Beim weltweiten Pfadfinder-Treffen
Zwischen Gunzenhausen und Seoul liegen fast 9.000 Kilometer und rund elf Flugstunden. Aber Felix Salomon (24), Lukas Fleichaus und Fabian Ditz (beide 16) sollte das nicht aufhalten. Die drei, die seit ihrem sechsten Lebensjahr Mitglieder der Deutschen Pfadfinderschaft St. Georg (DPSG) im Stamm Gunzenhausen sind, reisten im August auf eigene Kosten nach Südkorea zum Weltpfadfindertreffen „World Scout Jamboree“ (WSJ) mit fast 50.000 Teilnehmenden aus 153 Ländern.
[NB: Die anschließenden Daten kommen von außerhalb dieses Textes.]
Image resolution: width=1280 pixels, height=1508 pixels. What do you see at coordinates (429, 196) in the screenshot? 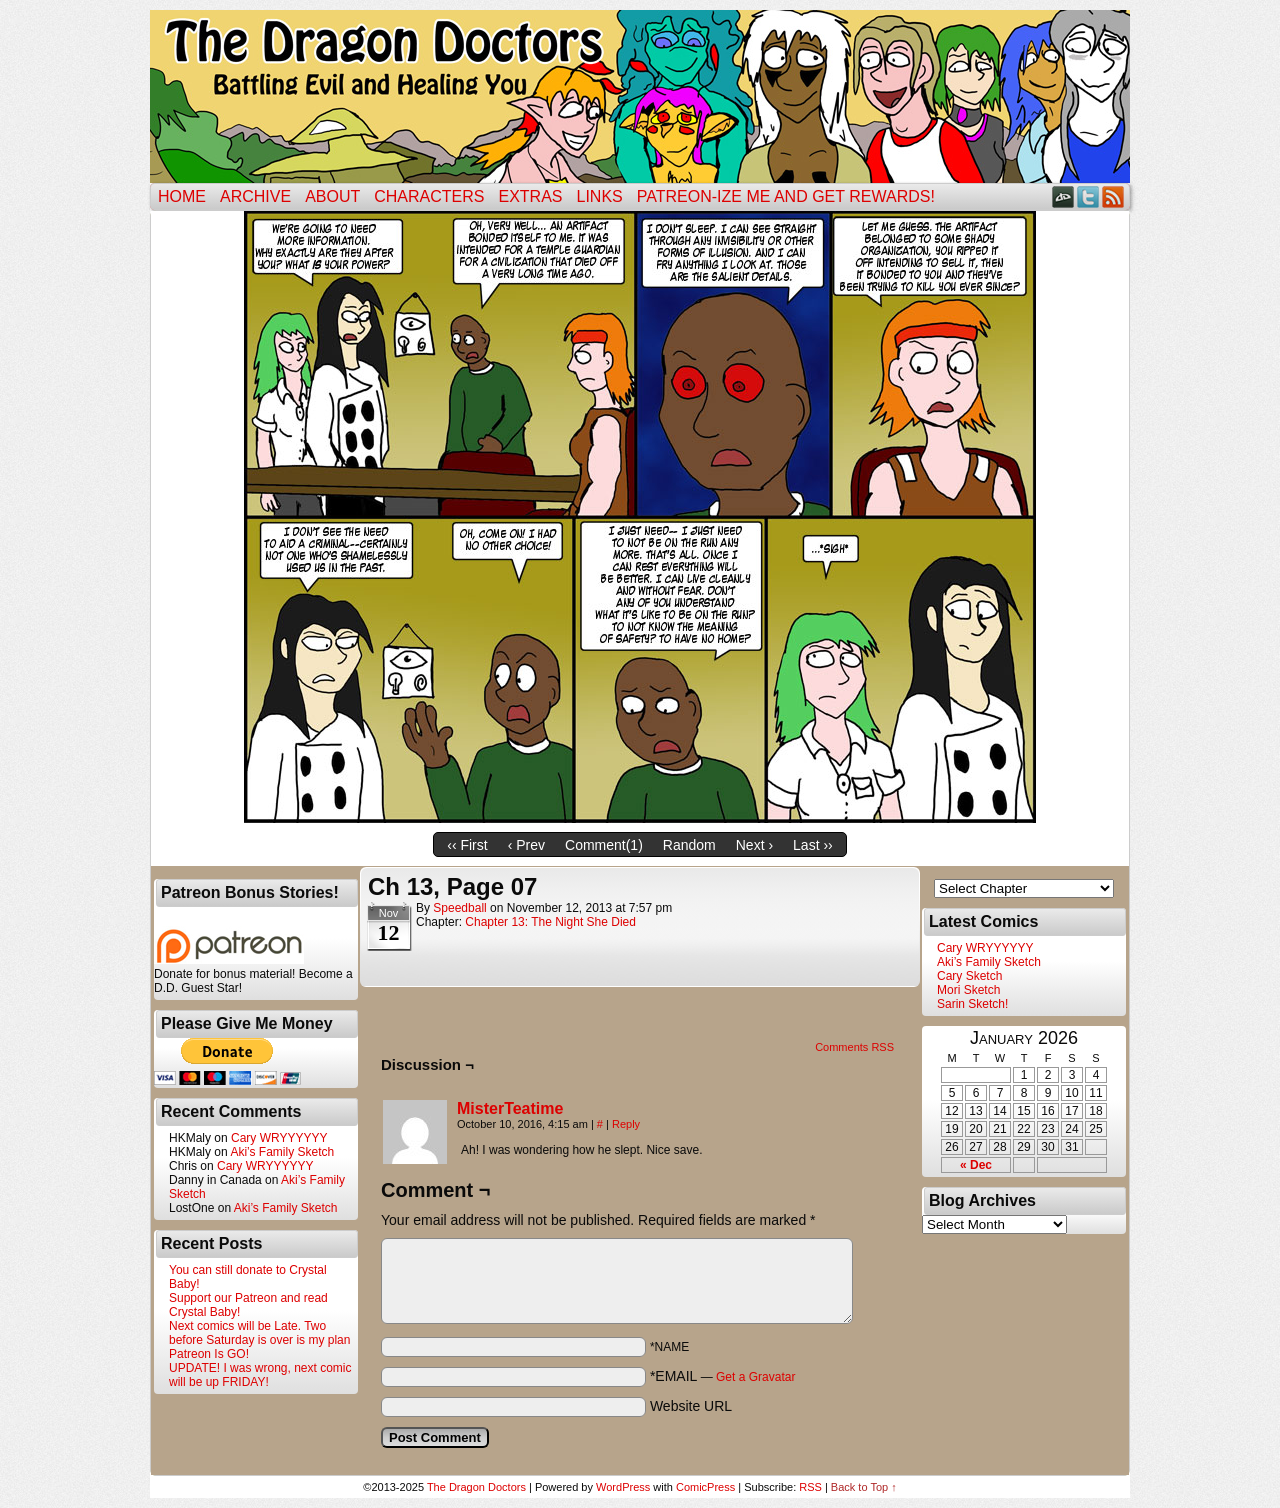 I see `Characters` at bounding box center [429, 196].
Rund 2.200 kamen aus Deutschland, darunter mit der Spalter Georgspfadfinderin Annika Flock eine weitere Vertreterin aus dem Bistum Eichstätt. So wie Felix Salomon war auch sie als Leiterin bei dem riesigen Event dabei, das einen außergewöhnlichen Verlauf nehmen sollte.
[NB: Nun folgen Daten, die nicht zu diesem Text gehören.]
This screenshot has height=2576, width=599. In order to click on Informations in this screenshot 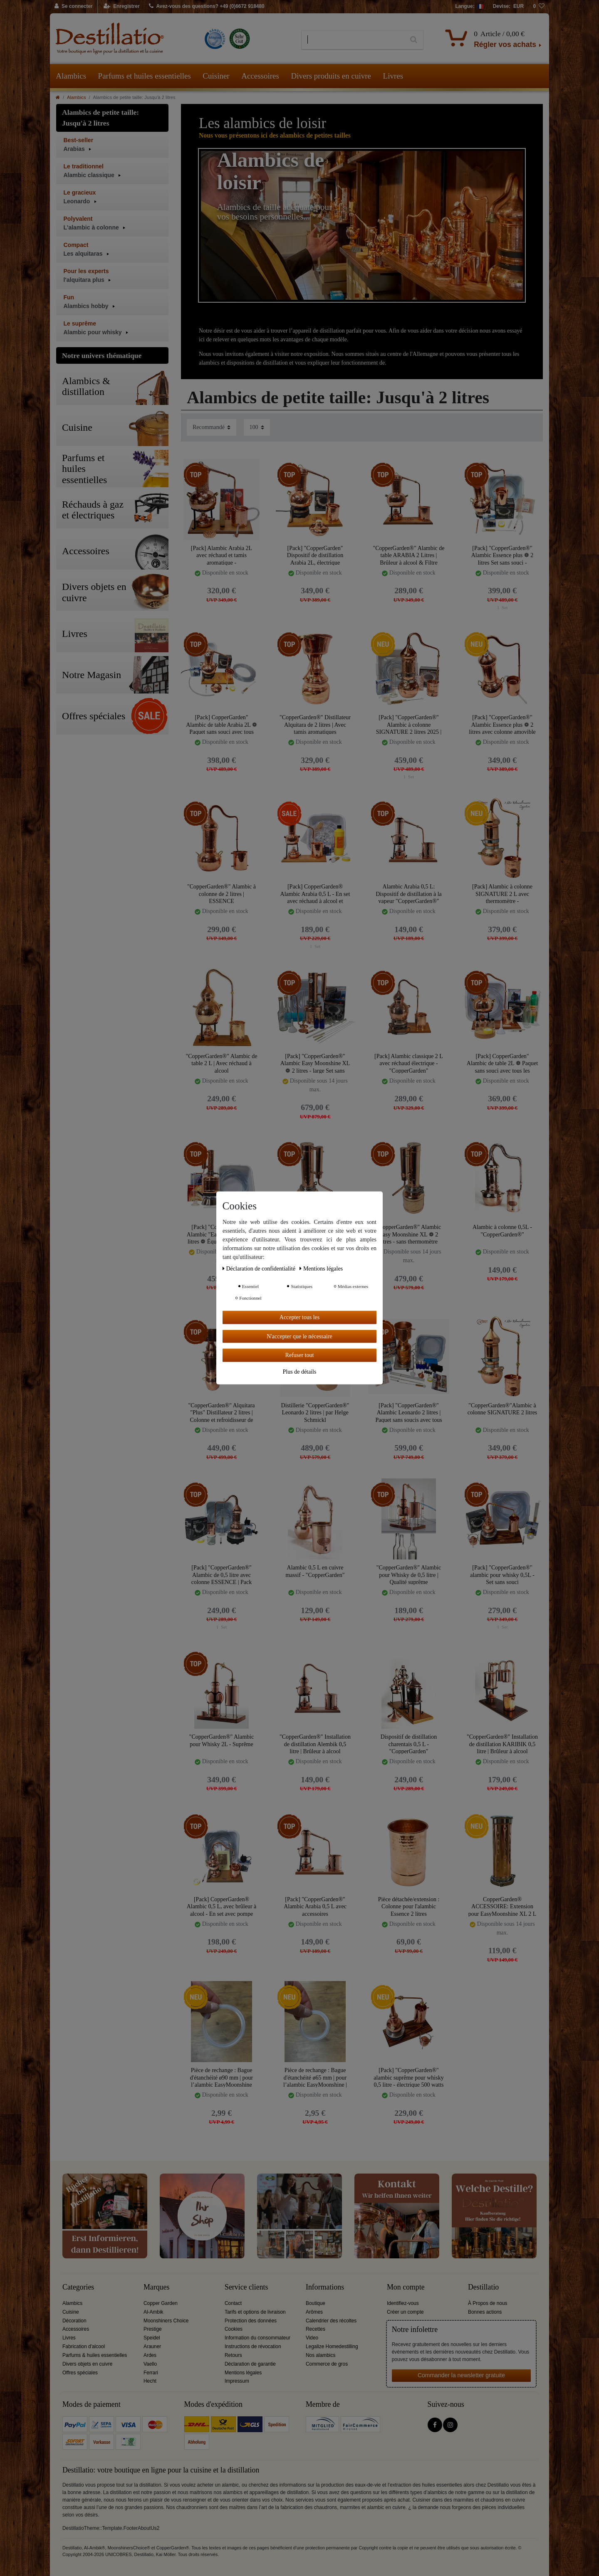 , I will do `click(325, 2287)`.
Das WSJ findet seit 1920 alle vier Jahre statt. Kinder und Jugendliche im Alter von 13-17 Jahren entdecken die internationale Vielfalt des Pfadfindens und lernen andere Kulturen kennen. Das deutsche Kontingent setzt sich aus Aktiven der Dachorganisation „Ring deutscher Pfadfinder* innenverbände“ zusammen, der fünf Verbände umfasst: Die Deutsche Pfadfinderschaft Sankt Georg (DPSG), den Verband Christlicher Pfadfinderinnen und Pfadfinder (VCP), den Bund der Pfadfinderinnen und Pfadfinder (BdP), die Pfadfinderinnenschaft St. Georg (PSG) und den Bund Moslemischer Pfadfinder und Pfadfinderinnen Deutschlands (BMPPD).
Zelten am Gelben Meer
Nach der Anmeldung, die schon vor zwei Jahren erfolgte, hatten sich die deutschen Teilnehmenden in ihren „Units“, jeweils bestehend aus 36 Kindern und Jugendlichen und vier Leiterinnen oder Leitern, auf die drei Wochen in Südkorea vorbereitet. Die Einheit, die von Felix Salomon, Annika Flock und zwei weiteren Betreuern geleitet wurde, traf sich in Frankfurt zum gemeinsamen Flug nach Südkorea. In einer Vortour erkundete die Gruppe Seoul, unter anderem die demilitarisierte Zone zwischen Süd- und Nordkorea. Der Wunsch nach Wiedervereinigung eines geteilten Landes, wie es in Deutschland nach dem Mauerfall geschah, bewege auch die Menschen in Korea, gibt Salomon seinen Eindruck wieder.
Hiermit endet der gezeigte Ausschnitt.